Grady Receives $1 Million to Improve Communication for Non-Native English Speakers
January 4, 2023
Grady Hospital’s Language Interpretive Services department will collaborate with a team of Georgia State University researchers who have received a three-year, $1 million grant from the U.S. Department of Health and Human Services’ Office of Minority Health to improve health services for non-native English-speaking minority communities.

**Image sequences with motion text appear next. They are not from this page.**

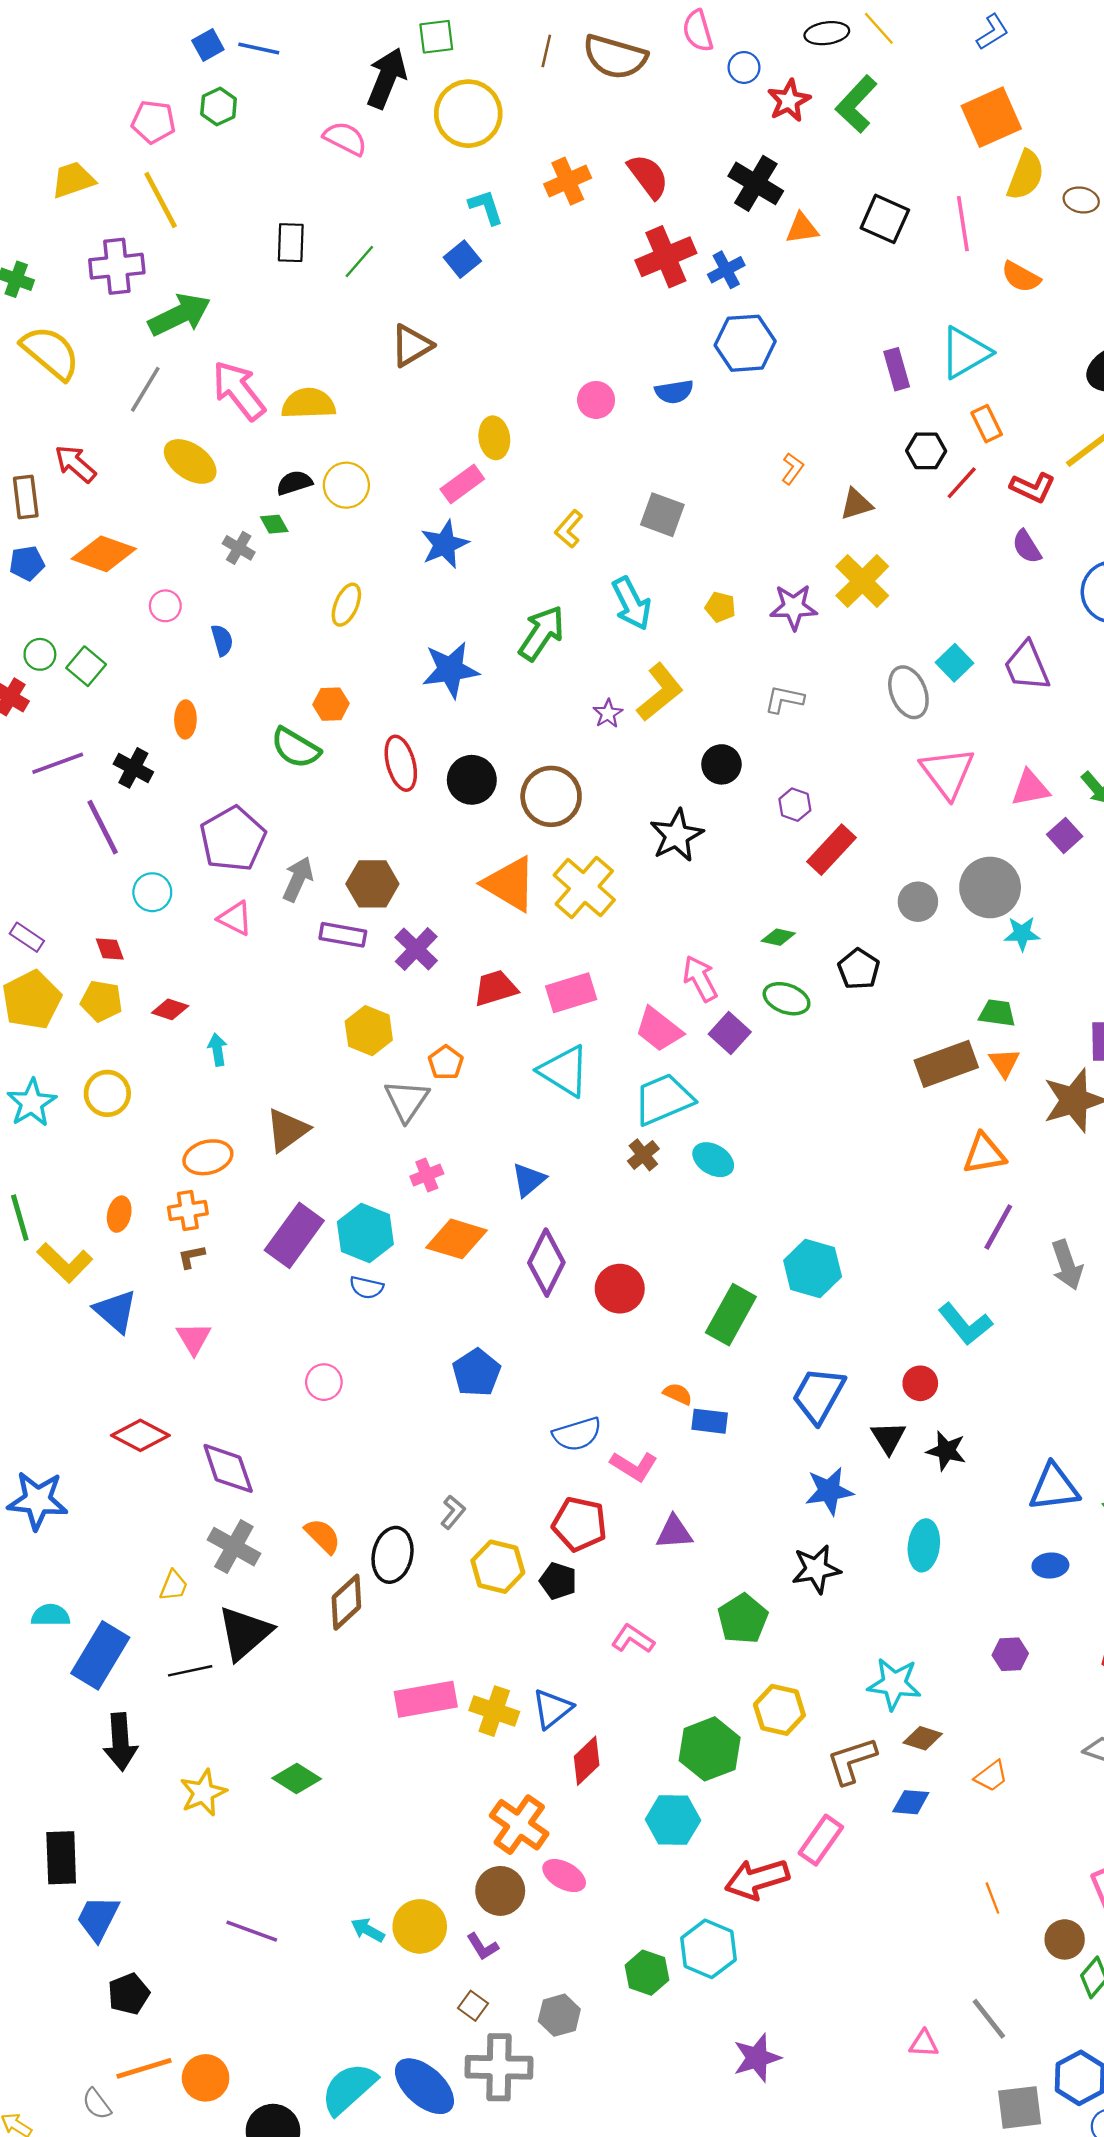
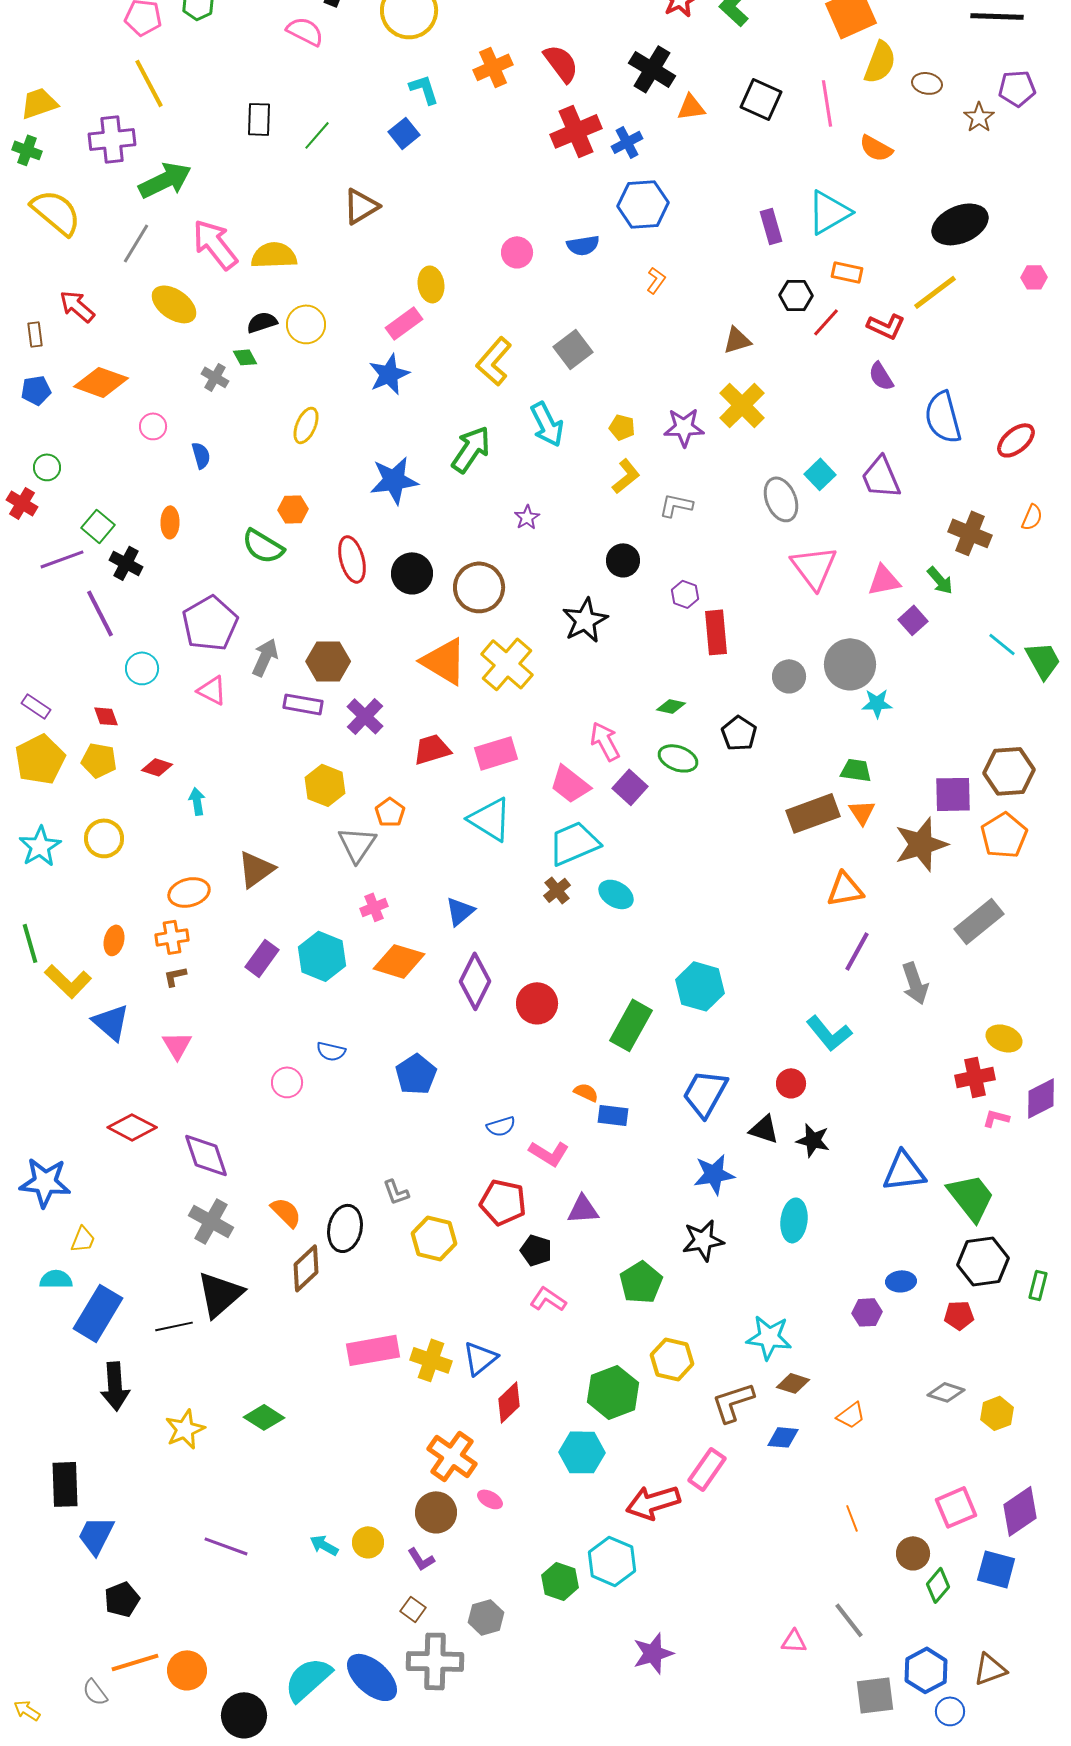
yellow trapezoid: (73, 180) -> (39, 103), moved
orange rectangle: (987, 424) -> (847, 272), turned -52
orange L-shape: (792, 469) -> (656, 280), moved
brown rectangle: (26, 497) -> (35, 334), size x0.7
gray square: (662, 515) -> (573, 349), turned 33
yellow L-shape: (569, 529) -> (494, 361), size x1.5
green square: (86, 666) -> (98, 526), moved
yellow L-shape: (660, 692) -> (626, 476), moved, size x0.7
red rectangle: (832, 850) -> (716, 632), turned -48
purple rectangle: (294, 1235) -> (262, 958), size x0.7
blue semicircle: (366, 1287) -> (331, 1051), moved
blue semicircle: (577, 1434) -> (501, 1126), size x0.7
black triangle: (888, 1438) -> (764, 1129), turned -40
gray L-shape: (453, 1512) -> (396, 1192), turned 120
blue ellipse: (1050, 1566) -> (901, 1281), moved
black pentagon: (558, 1581) -> (536, 1250), moved
yellow trapezoid: (174, 1586) -> (83, 1239), moved
pink ellipse: (564, 1876) -> (490, 1499), size x0.7
yellow circle: (420, 1926) -> (368, 1542), size x0.7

Kippie Lipham, director of Grady’s Language Interpretive Services, will serve as an investigator on the grant project, “Improving Cultural and Linguistic Access for Equitable Healthcare.” Lipham will work with principal investigator Iris Feinberg, research assistant professor at Georgia State’s College of Education & Human Development’s Department of Learning Sciences and associate director of the college’s Adult Literacy Research Center. The two will also work alongside co-principal investigator Dr. Amy Zeidan, assistant professor in Emory University’s Department of Emergency Medicine.
The research team will work with Grady’s emergency department and eight community-based organizations to raise awareness of and improve access to free interpretation services in their language, a federally protected right under the Civil Rights Act of 1964. Members of the bilingual community will have the chance to apply for scholarships to fund their training to become certified medical interpreters. The top four languages requested at Grady are Spanish, Amharic, Bengali, and French.
“This grant comes at a much-needed time as we will be better equipped to promote and educate limited English-speaking patients about their right to receive healthcare information in their preferred language,” said Lipham.
The project will focus on decreasing miscommunication between medical personnel and patients by emphasizing the teach-back method. This method checks a patient’s understanding by asking them to state in their own words what they need to know or do about their health. The clinical staff at Grady, Morehouse School of Medicine, and Emory University will also receive training on how to use health-literate technologies while collaborating with interpreters. The teach-back technique and electronic health record documentation both fall under this category.